The city fathers showed unusual daring in their choice, and as it turned out, they were well rewarded for it. Gerz, a poet and artist who usually displays his texts and photographs together, devised the monument with the help of his wife, Esther Shalev-Gerz, a sculptor whom he met and married in Jerusalem in 1984 - the year he received the commission.
The Gerzes were well aware of the unusual difficulties of the task. To begin with, how does one produce a "monument against" anything? And, supposing this first question finds an acceptable answer, how does one then avoid producing the sort of demagogical or authoritarian statement that is one of the more reprehensible traits of the evil being condemned?

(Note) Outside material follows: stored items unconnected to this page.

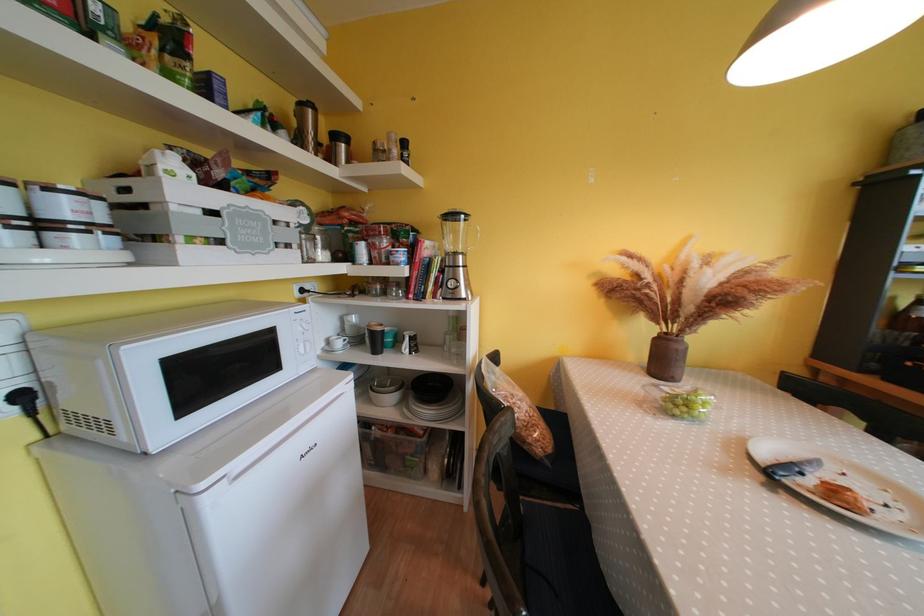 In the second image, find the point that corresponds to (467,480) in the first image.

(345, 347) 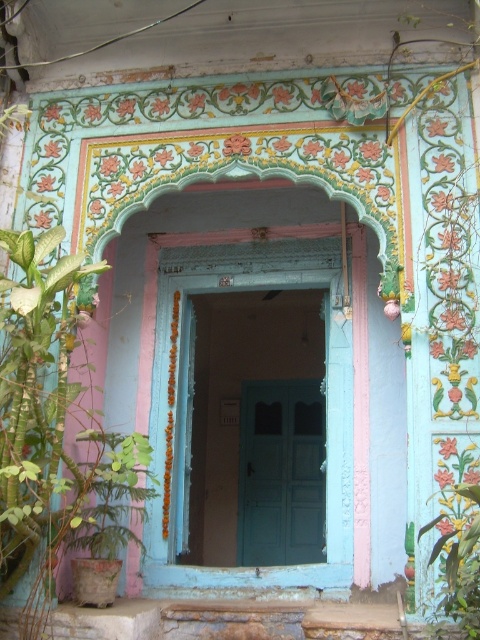 Does green leafy plant at left have a greater height compared to green leafy plant at lower right?

Correct, green leafy plant at left is much taller as green leafy plant at lower right.

Does green leafy plant at left come behind green leafy plant at lower right?

Yes, it is behind green leafy plant at lower right.

Is point (61, 436) behind point (478, 545)?

Yes, point (61, 436) is farther from viewer.

I want to click on green leafy plant at left, so click(x=48, y=426).

Is teal painted door at center positioned behind green leafy plant at lower right?

Yes, teal painted door at center is further from the viewer.

Which is more to the left, teal painted door at center or green leafy plant at lower right?

From the viewer's perspective, teal painted door at center appears more on the left side.

Which is in front, point (330, 291) or point (476, 554)?

Point (476, 554) is more forward.

You are a GUI agent. You are given a task and a screenshot of the screen. Output one action in this format:
    pyautogui.click(x=<x>, y=<y>)
    Task: Click on the teal painted door at center
    
    Given the screenshot: What is the action you would take?
    pyautogui.click(x=266, y=412)

Who is taller, teal painted door at center or teal matte door at center?

With more height is teal painted door at center.

Who is positioned more to the right, teal painted door at center or teal matte door at center?

teal matte door at center is more to the right.

Identify the location of teal painted door at center. The width and height of the screenshot is (480, 640). (266, 412).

The commissioned monument was obviously meant to express the resolve that might be phrased thus: "We must never again accept the ideas nor allow ourselves to be led into the sort of conduct that Fascism imposed on Germany." But whose resolve was this supposed to be? The city fathers'? The artists'? Or the population of Hamburg's? And if it were the latter, had the population ever been consulted about the matter?

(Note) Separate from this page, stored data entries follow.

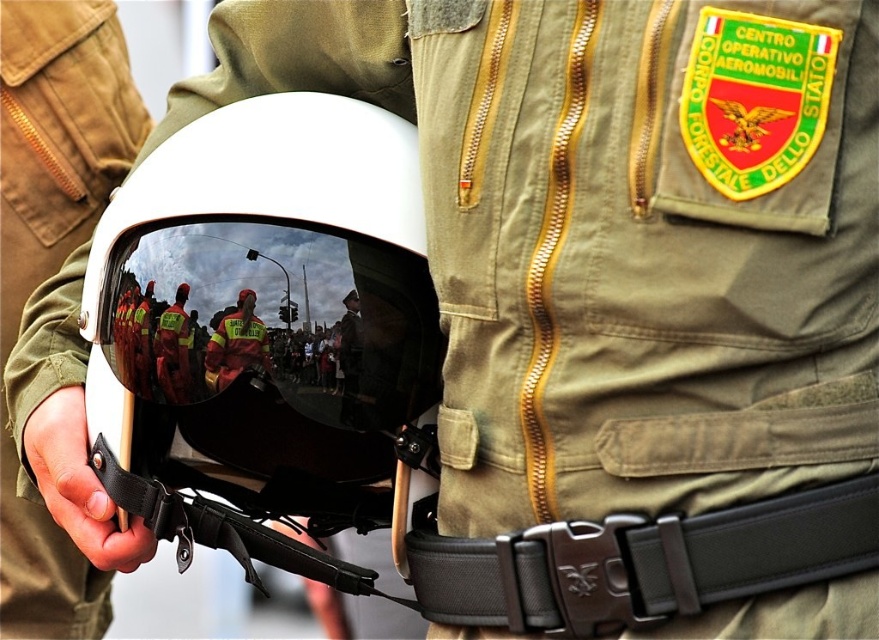 Is point (238, 339) less distant than point (184, 355)?

Yes, it is in front of point (184, 355).

Can you confirm if reflective plastic helmet at center is positioned to the right of reflective yellow vest at center?

Correct, you'll find reflective plastic helmet at center to the right of reflective yellow vest at center.

What do you see at coordinates (236, 344) in the screenshot? I see `reflective plastic helmet at center` at bounding box center [236, 344].

Identify the location of reflective plastic helmet at center. (236, 344).

Does point (185, 440) come in front of point (173, 333)?

No, it is not.

Is point (304, 397) farther from camera compared to point (183, 301)?

Yes, point (304, 397) is farther from viewer.

Find the location of a particular element. The width and height of the screenshot is (879, 640). shiny reflective goggles at center is located at coordinates (271, 288).

Consider the image. Is shiny reflective goggles at center in front of reflective plastic helmet at center?

Yes, shiny reflective goggles at center is in front of reflective plastic helmet at center.

Between shiny reflective goggles at center and reflective plastic helmet at center, which one has more height?

Standing taller between the two is shiny reflective goggles at center.

The width and height of the screenshot is (879, 640). Describe the element at coordinates (271, 288) in the screenshot. I see `shiny reflective goggles at center` at that location.

Identify the location of shiny reflective goggles at center. Image resolution: width=879 pixels, height=640 pixels. (271, 288). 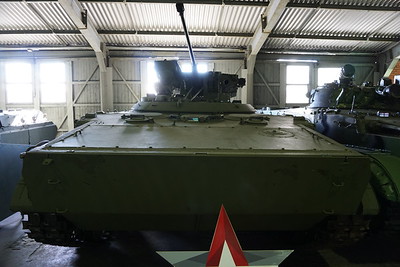 You are a GUI agent. You are given a task and a screenshot of the screen. Output one action in this format:
    pyautogui.click(x=<x>, y=<y>)
    Task: Click on the ceiling tlles
    Image resolution: width=400 pixels, height=267 pixels.
    Given the screenshot: What is the action you would take?
    pyautogui.click(x=24, y=22), pyautogui.click(x=146, y=9), pyautogui.click(x=358, y=20)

The concept the Gerzes came up with offered a brilliant solution to all these problems. The monument, inaugurated in October 1986 in Harburg, a district of Hamburg, is a hollow aluminum pillar, one meter square and twelve meters high. The pillar is covered with a layer of lead, metal styluses are attached to the base of the column, and a temporary inscription gives the necessary information: "We invite the citizens of Harburg and visitors to the town to add their name here to ours. In doing so we commit ourselves to remain vigilant. As more and more names cover this twelve meter tall lead column it will gradually be lowered into the ground."
"One day," the text concludes, "the column will have disappeared completely and the site of the Harburg Monument against Fascism will be empty. Ultimately, it is only we ourselves who can rise up against injustice." The text is written in German, French, English, Turkish, Arabic, and Hebrew. About 60,000 signatures are expected. Once the entire monument has disappeared it will be covered with a flagstone bearing an inscription stating what lies beneath it.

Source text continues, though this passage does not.